Metadata-Version: 2.1
Name: otpsy
Version: 0.0.1
Summary: Packages designed to detect outliers in Social and Human Sciences
Author-email: Lietard <alex.lietard77@gmail.com>
Project-URL: Homepage, https://github.com/AlexLietard/otpsy
Project-URL: Issues, https://github.com/AlexLietard/otpsy/issues
Classifier: Programming Language :: Python :: 3
Classifier: License :: OSI Approved :: MIT License
Classifier: Operating System :: OS Independent
Requires-Python: >=3.10
Description-Content-Type: text/markdown
License-File: LICENSE

# Outliers Toolkit for Psychology, OTPsy

## Resume

Otpsy is a toolkit for detecting and managing outliers in your dataset with ease. Outliers, those data points that deviate significantly from the majority, can have a substantial impact on statistical analyses. My package gather various outlier detection methods, making it convenient for psychologists and data analysts to identify and handle outliers in a straightforward manner.
[Click here](/docs/glossary.md) for a glossary and [here](/docs/design.md) for a detailed explanation of the structure.

## Key Features

### 1. Multiple Methods for Outlier Detection

The package provides a range of outlier detection methods, allowing users to choose the most suitable approach for their specific needs. The available methods include:

* IQR (Interquartile Range)
* Tukey
* Standard Deviation (SD)
* Recursive Standard Deviation (rSD)
* Median Absolute Distance (MAD)
* $S_n$ Method
* Percentile
* Cut-off (e.g., response time under 80 ms)
* Identical response (for Likert scales or behavioral performance)
  
### 2. Visualisation

The Otpsy package enables users to effortlessly visualize outliers across multiple columns and methods simultaneously. This feature facilitates a comprehensive understanding of data distribution and threshold through histograms or scatter plots.
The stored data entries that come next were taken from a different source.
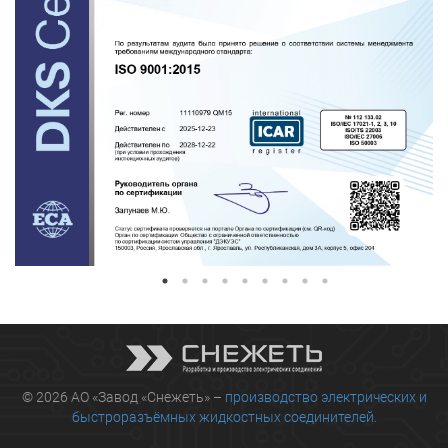
© 2026 АО «Завод «Снежеть» –
производство электрических и
быстроразъёмных жидкостных соединителей.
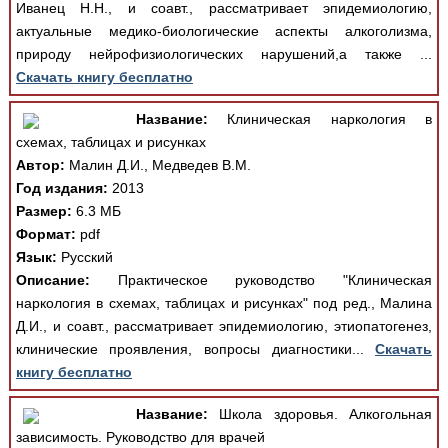
Иванец Н.Н., и соавт., рассматривает эпидемиологию,
актуальные медико-биологические аспекты алкоголизма,
природу нейрофизиологических нарушений,а также ...
Скачать книгу бесплатно
Название:
Клиническая наркология в
схемах, таблицах и рисунках
Автор:
Малин Д.И., Медведев В.М.
Год издания:
2013
Размер:
6.3 МБ
Формат:
pdf
Язык:
Русский
Описание:
Практическое руководство "Клиническая
наркология в схемах, таблицах и рисунках" под ред., Малина
Д.И., и соавт., рассматривает эпидемиологию, этиопатогенез,
клинические проявления, вопросы диагностики...
Скачать
книгу бесплатно
Название:
Школа здоровья. Алкогольная
зависимость. Руководство для врачей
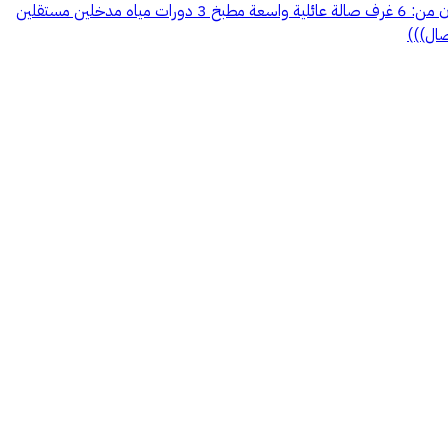
� للإيجار دور سكني مميز – الطايف خلف شارع عكاظ 🔹 موقع ممتاز خلف مكتب العبيكان وسوبر ماركت هوازن وبالقرب من مول قلب الطايف ▪️ يتكون من: 6 غرف صالة عائلية واسعة مطبخ 3 دورات مياه مدخلين مستقلين
صال)))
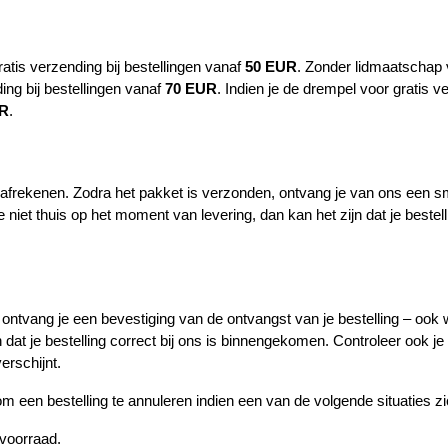
ratis verzending bij bestellingen vanaf
50 EUR
. Zonder lidmaatschap 
ing bij bestellingen vanaf
70 EUR
. Indien je de drempel voor gratis ve
UR
.
t afrekenen. Zodra het pakket is verzonden, ontvang je van ons een 
 niet thuis op het moment van levering, dan kan het zijn dat je bestell
, ontvang je een bevestiging van de ontvangst van je bestelling – ook
 dat je bestelling correct bij ons is binnengekomen. Controleer ook 
erschijnt.
m een bestelling te annuleren indien een van de volgende situaties z
p voorraad.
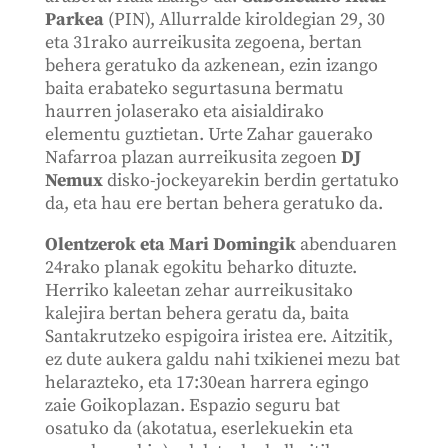
Parkea
(PIN), Allurralde kiroldegian 29, 30
eta 31rako aurreikusita zegoena, bertan
behera geratuko da azkenean, ezin izango
baita erabateko segurtasuna bermatu
haurren jolaserako eta aisialdirako
elementu guztietan. Urte Zahar gauerako
Nafarroa plazan aurreikusita zegoen
DJ
Nemux
disko-jockeyarekin berdin gertatuko
da, eta hau ere bertan behera geratuko da.
Olentzerok eta Mari Domingik
abenduaren
24rako planak egokitu beharko dituzte.
Herriko kaleetan zehar aurreikusitako
kalejira bertan behera geratu da, baita
Santakrutzeko espigoira iristea ere. Aitzitik,
ez dute aukera galdu nahi txikienei mezu bat
helarazteko, eta 17:30ean harrera egingo
zaie Goikoplazan. Espazio seguru bat
osatuko da (akotatua, eserlekuekin eta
The visualisation is running on plotly.

### 3. Easy Computation for Multiple Columns Testing

One of the major features of this package is its ability to efficiently compute outlier detection for multiple columns simultaneously. This streamlines the process for psychologists dealing with extensive datasets and diverse variables.

### 4. Simple Implementation

To get started, create a `sample` object by specifying the DataFrame, the columns to test, and the participant reference column. After the visualisation of the distribution, you can apply the desired outlier detection method using a method call, such as `sample.methodIQR()`. This will generate an outliers object containing the identified outliers.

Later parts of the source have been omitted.